There are a couple of things which might be happening to your files. The first would be the result of "shadowing", the term for the way in which Microsoft archives its files. When you save a file it could easily double in size OR SOMETIMES even be cut to half its size. This is not a predictable change; you can change your file just by repeated saves.
A file will stay between the high and low file size as it is archived (even if nothing else is changing in the file.
See the Microsoft Knowledge Base for further information.
Another explanation, but doesnt seem to be relevant to your case, which would account for a large change in file size, has to do with configurations. When a user uses many configurations in a session, SolidWorks may store multiple configuration bodies in the part file to increase performance when the file is used the next time it is brought up.
Shadowing is inherent in the way that Microsoft provides a "transacted access" (and I'm still not sure what that term means yet) to the file. For example: When saving a document, the new data does not become available until the change is committed. This ensures that the file is always consistent; it helps with error recovery and ensures that data is not lost or trampled from the existing good file. In addition, it helps avoid data corruption in the event of the software terminating unexpectedly, since the file has not been fully "committed." Shadowing also helps eliminate arising from "out of disc space" (again the file has not been fully committed). Finally, its helps prevent file corruption problems caused by network file server crashes while saving.

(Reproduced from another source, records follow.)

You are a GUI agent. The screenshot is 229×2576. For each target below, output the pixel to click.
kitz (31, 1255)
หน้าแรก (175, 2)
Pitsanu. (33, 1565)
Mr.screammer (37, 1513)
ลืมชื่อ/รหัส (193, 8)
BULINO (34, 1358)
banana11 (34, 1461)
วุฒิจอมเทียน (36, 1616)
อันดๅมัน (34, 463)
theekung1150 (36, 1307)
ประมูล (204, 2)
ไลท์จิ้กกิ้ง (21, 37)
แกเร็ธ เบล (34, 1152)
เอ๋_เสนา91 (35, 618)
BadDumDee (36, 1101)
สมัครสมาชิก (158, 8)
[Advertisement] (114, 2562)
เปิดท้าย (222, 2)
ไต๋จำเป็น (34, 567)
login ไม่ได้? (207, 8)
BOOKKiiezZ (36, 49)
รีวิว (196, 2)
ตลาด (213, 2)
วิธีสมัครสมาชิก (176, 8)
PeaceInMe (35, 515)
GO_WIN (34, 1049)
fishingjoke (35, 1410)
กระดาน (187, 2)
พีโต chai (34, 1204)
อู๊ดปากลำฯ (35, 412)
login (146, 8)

There are other ways to guard against this, such as a temp file method of file storage (This is not to be the same as SolidWorks autobackup/autorecover).
Shadowing offers these advantages over temp file commitment.
Temporary files may not be able to be created, due to folder permissions (shadowing only requires write access to the file). Remember temp files get opened in the same directory as the source component.. and imagine opening a part from a read-only folder..
Temporary files can't be used to replace the original file if it is opened (read-only) by other users, regardless of whether the read-only file was opened before or after the full write permission copy is used.
Temporary files can sometimes be unstable when a file is saved with one name, then resaved with a separate file name, especially when disk space is low, or the OS is temporarily unstable.